An eye infection is usually cause by a bacteria or virus. Common eye infections include bacterial conjunctivitis (pink eye) and blepharitis (chronic inflammation of the eyelids due to infection) such as styes (infection of the oil glands along the edge of the eyelid that surround the base of an eyelash). Infections occur when normal defenses against pathogens of the eye is compromised. Different eye infections present differently with different symptoms and treatment options, therefore it is best to consult your optometrist or physician.

Eye inflammation most commonly occurs in response to infection, allergy, surgery or trauma. It is important to control duration and severity of inflammation and avoid scarring, as even a small amount of scarring in eye tissue can lead to irreversible vision impairment. Symptoms of inflammation are swelling, pain, heat and redness, caused by increased blood flow to the injured area. Anti-inflammatory medications are generally used to treat eye inflammation.

Strabismus is also known as “crossed eyes” or a “squint”. In strabismus the eyes might turn in, out, up or down. It is not uncommon for a new born baby’s eyes to wander, but if this insists after about six weeks it can be classified as a strabismus. Treatment for strabuismus includes visual therapy and/or corrective surgery.

Amblyopia is also known as a “lazy eye”. Amblyopia is poor vision in one eye that did not develop normal sight during early childhood. This is usually caused strabismus, where one eye is turned in such a way that normal, binocular vision is not permitted and the brain favors the “better” eye. The “weaker” eye gets consciously ignored by the brain and that eye develops amblyopia. Early detection of amblyopia is critical and treatment most commonly consists of occlusion therapy. If amblyopia is not detected early on, the child will be left near blind in that eye for life.

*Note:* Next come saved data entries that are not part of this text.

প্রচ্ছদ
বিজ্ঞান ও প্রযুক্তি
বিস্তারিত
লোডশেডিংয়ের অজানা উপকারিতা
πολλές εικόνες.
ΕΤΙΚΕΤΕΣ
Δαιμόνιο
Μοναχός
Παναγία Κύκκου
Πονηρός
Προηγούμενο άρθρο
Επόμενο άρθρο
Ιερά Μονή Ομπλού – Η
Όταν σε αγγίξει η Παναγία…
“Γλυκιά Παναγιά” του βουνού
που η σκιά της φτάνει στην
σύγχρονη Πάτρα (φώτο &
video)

A Cataract is caused when the lens becomes cloudy, thus blocking the light to reach the retina which causes visual impairment. Often a cataract will grow larger and denser over time, where after it can be removed surgically. Patients with cataracts may cause cloudy or foggy vision.

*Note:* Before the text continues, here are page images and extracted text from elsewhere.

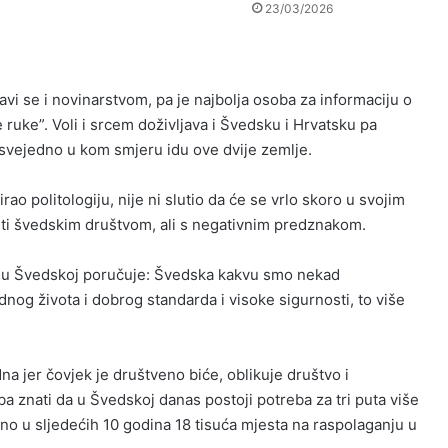
23/03/2026
bavi se i novinarstvom, pa je najbolja osoba za informaciju o
e ruke”. Voli i srcem doživljava i Švedsku i Hrvatsku pa
 svejedno u kom smjeru idu ove dvije zemlje.
ao politologiju, nije ni slutio da će se vrlo skoro u svojim
iti švedskim društvom, ali s negativnim predznakom.
ave u Švedskoj poručuje: Švedska kakvu smo nekad
dnog života i dobrog standarda i visoke sigurnosti, to više
na jer čovjek je društveno biće, oblikuje društvo i
a znati da u Švedskoj danas postoji potreba za tri puta više
o u sljedećih 10 godina 18 tisuća mjesta na raspolaganju u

Glaucoma develops when the pressure within the eye (intra ocular pressure – IOP) gets too high and damages the optic nerve which transmits images to the brain. This causes symptoms such as narrowing of the visual field en may end in blindness. Glaucoma is a potentially blinding eye condition therefore early detection is of utmost importance. Be extra careful if there is glaucoma in the family history. Treatment for glaucoma includes prescription eye drops and laser surgery.

Age-related macular degeneration (AMD) is an eye disease that destroys the central vision by damaging the macula. The macula is a small area in the back of the eye which provides color and the fine detail needed for central vision. AMD is mainly age-related, especially when there is a family history of AMD. Other risk factors are smoking, UV exposure, a deficiency in Vitamin A, C and E, and high blood pressure. A healthy lifestyle is the key preventative measure to slow down the process of AMD.

Diabetic retinopathy is a disease affecting the retina and is usually a complication of diabetes. Diabetes tends to damage the small blood vessels in the retina, causing them to weaken and eventually leak or burst. This causes new blood vessels to grow in the retina which causes visual disturbances. Diabetic retinopathy cannot be cured, but early detection is critical. The progress can also be slowed by maintaining stable blood sugar and blood pressure levels. Laser treatment is also very effective.